Write the data out again, matching every line exactly.

(Records from a data source)

※ ※ ※

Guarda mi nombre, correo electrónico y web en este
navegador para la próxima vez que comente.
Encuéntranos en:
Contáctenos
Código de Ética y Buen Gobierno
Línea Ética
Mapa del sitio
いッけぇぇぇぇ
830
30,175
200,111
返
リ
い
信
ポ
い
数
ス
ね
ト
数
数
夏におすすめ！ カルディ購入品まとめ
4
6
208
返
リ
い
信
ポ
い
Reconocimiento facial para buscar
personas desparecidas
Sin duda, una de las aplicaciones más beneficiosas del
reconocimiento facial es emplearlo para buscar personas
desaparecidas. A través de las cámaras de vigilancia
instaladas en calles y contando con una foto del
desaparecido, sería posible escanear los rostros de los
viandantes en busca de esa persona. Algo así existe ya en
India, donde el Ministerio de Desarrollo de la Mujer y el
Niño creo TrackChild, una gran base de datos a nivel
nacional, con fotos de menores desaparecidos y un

※ ※ ※

*Result of the exercise:*
Guarda mi nombre, correo electrónico y web en este
navegador para la próxima vez que comente.
Encuéntranos en:
Contáctenos
Código de Ética y Buen Gobierno
Línea Ética
Mapa del sitio
いッけぇぇぇぇ
830
30,175
200,111
返
リ
い
信
ポ
い
数
ス
ね
ト
数
数
夏におすすめ！ カルディ購入品まとめ
4
6
208
返
リ
い
信
ポ
い
Reconocimiento facial para buscar
personas desparecidas
Sin duda, una de las aplicaciones más beneficiosas del
reconocimiento facial es emplearlo para buscar personas
desaparecidas. A través de las cámaras de vigilancia
instaladas en calles y contando con una foto del
desaparecido, sería posible escanear los rostros de los
viandantes en busca de esa persona. Algo así existe ya en
India, donde el Ministerio de Desarrollo de la Mujer y el
Niño creo TrackChild, una gran base de datos a nivel
nacional, con fotos de menores desaparecidos y un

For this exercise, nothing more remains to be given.